Drusus kept on, looking neither to the right hand nor to the left, until he found himself past the boundary stone between his own estate and that of the Lentuli. Then he stopped and passed his hand over his forehead. It was damp with an unhealthy sweat. His hands and frame were quivering as if in an ague. He seated himself on a stone bench by the roadway, and tried to collect his faculties.
“Bear up, Drusus; be a Livian, as you boast yourself,” he declaimed frantically to himself. “Cornelia shall still be yours! All things are possible to one who is young and strong, with a clear conscience!”
If this self-debate did not actually stimulate cheerfulness, it at least revived the embers of hope; and Drusus found himself trying to look the situation fairly in the face.

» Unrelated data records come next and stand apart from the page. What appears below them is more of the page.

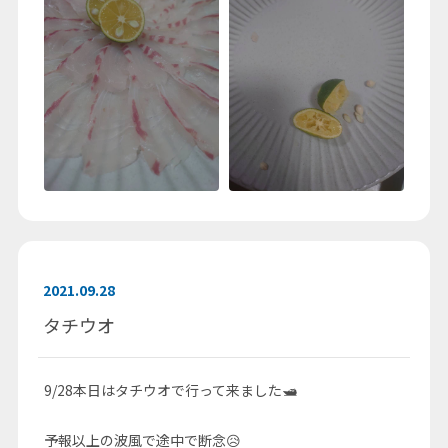
2021.09.28
タチウオ
9/28本日はタチウオで行って来ました🛥
予報以上の波風で途中で断念😥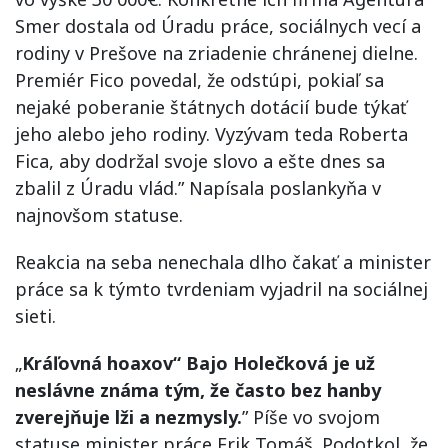
Smer dostala od Úradu práce, sociálnych vecí a
rodiny v Prešove na zriadenie chránenej dielne.
Premiér Fico povedal, že odstúpi, pokiaľ sa
nejaké poberanie štátnych dotácií bude týkať
jeho alebo jeho rodiny. Vyzývam teda Roberta
Fica, aby dodržal svoje slovo a ešte dnes sa
zbalil z Úradu vlád.” Napísala poslankyňa v
najnovšom statuse.
Reakcia na seba nenechala dlho čakať a minister
práce sa k týmto tvrdeniam vyjadril na sociálnej
sieti.
„
Kráľovná hoaxov“ Bajo Holečková je už
neslávne známa tým, že často bez hanby
zverejňuje lži a nezmysly.
” Píše vo svojom
statuse minister práce Erik Tomáš. Podotkol, že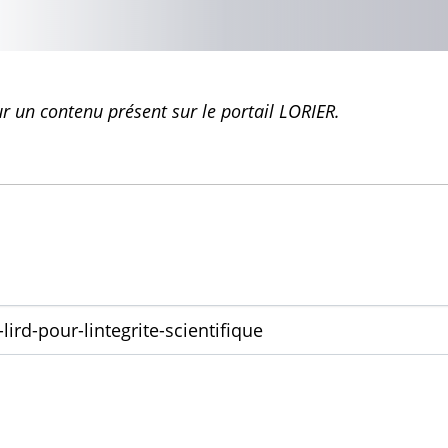
 un contenu présent sur le portail LORIER.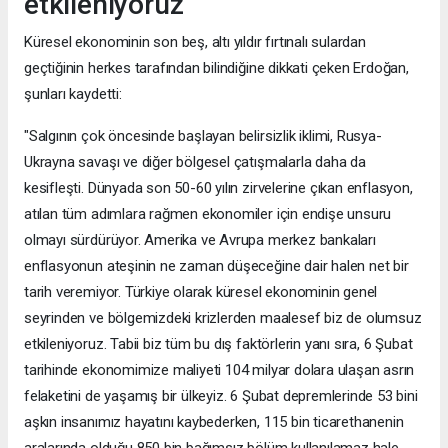
etkileniyoruz"
Küresel ekonominin son beş, altı yıldır fırtınalı sulardan
geçtiğinin herkes tarafından bilindiğine dikkati çeken Erdoğan,
şunları kaydetti:
"Salgının çok öncesinde başlayan belirsizlik iklimi, Rusya-
Ukrayna savaşı ve diğer bölgesel çatışmalarla daha da
kesifleşti. Dünyada son 50-60 yılın zirvelerine çıkan enflasyon,
atılan tüm adımlara rağmen ekonomiler için endişe unsuru
olmayı sürdürüyor. Amerika ve Avrupa merkez bankaları
enflasyonun ateşinin ne zaman düşeceğine dair halen net bir
tarih veremiyor. Türkiye olarak küresel ekonominin genel
seyrinden ve bölgemizdeki krizlerden maalesef biz de olumsuz
etkileniyoruz. Tabii biz tüm bu dış faktörlerin yanı sıra, 6 Şubat
tarihinde ekonomimize maliyeti 104 milyar dolara ulaşan asrın
felaketini de yaşamış bir ülkeyiz. 6 Şubat depremlerinde 53 bini
aşkın insanımız hayatını kaybederken, 115 bin ticarethanenin
aralarında olduğu 850 bin bağımsız bölüm kullanılamaz hale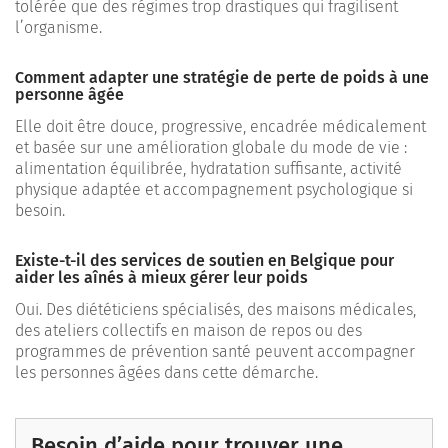
tolérée que des régimes trop drastiques qui fragilisent
l’organisme.
Comment adapter une stratégie de perte de poids à une
personne âgée
Elle doit être douce, progressive, encadrée médicalement
et basée sur une amélioration globale du mode de vie :
alimentation équilibrée, hydratation suffisante, activité
physique adaptée et accompagnement psychologique si
besoin.
Existe-t-il des services de soutien en Belgique pour
aider les aînés à mieux gérer leur poids
Oui. Des diététiciens spécialisés, des maisons médicales,
des ateliers collectifs en maison de repos ou des
programmes de prévention santé peuvent accompagner
les personnes âgées dans cette démarche.
Besoin d’aide pour trouver une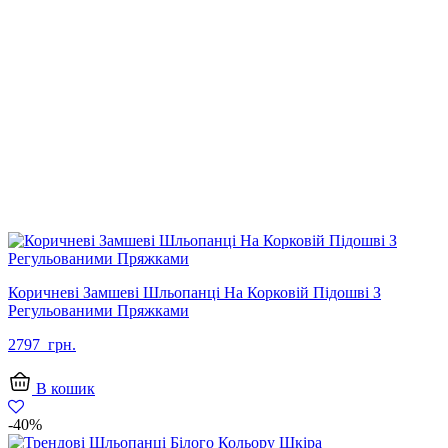
Коричневі Замшеві Шльопанці На Корковій Підошві З
Регульованими Пряжками
2797
грн.
В кошик
-40%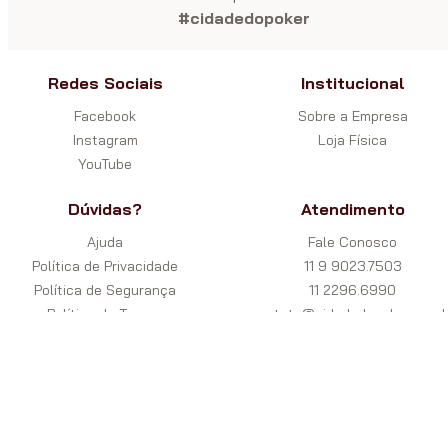
#cidadedopoker
Redes Sociais
Institucional
Facebook
Sobre a Empresa
Instagram
Loja Física
YouTube
Dúvidas?
Atendimento
Ajuda
Fale Conosco
Política de Privacidade
11 9 9023.7503
Política de Segurança
11 2296.6990
Política de Trocas
contato@cidadedopoker.com.b
Garantia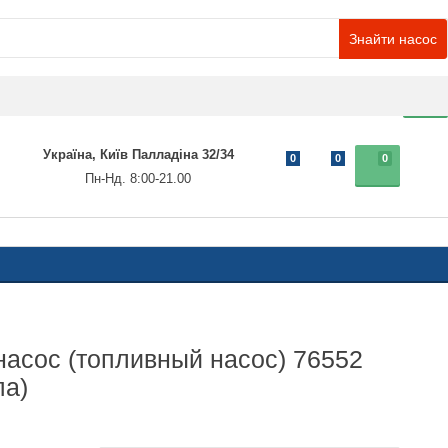
Знайти насос
0
Україна, Київ Палладіна 32/34
0
0
0
Пн-Нд. 8:00-21.00
асос (топливный насос) 76552
па)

“You have thrown away your right to marry the dearest, loveliest, and noblest girl in the world,” he reflected bitterly. “You have made an implacable enemy of one of the most powerful men of the state. In short, your happiness is gone, and perhaps your life is in danger—and for what? A dream of reform which can never be realized? A mad conspiracy to overthrow the commonwealth? Is Caesar to be saviour or despot? For what have you sacrificed yourself?”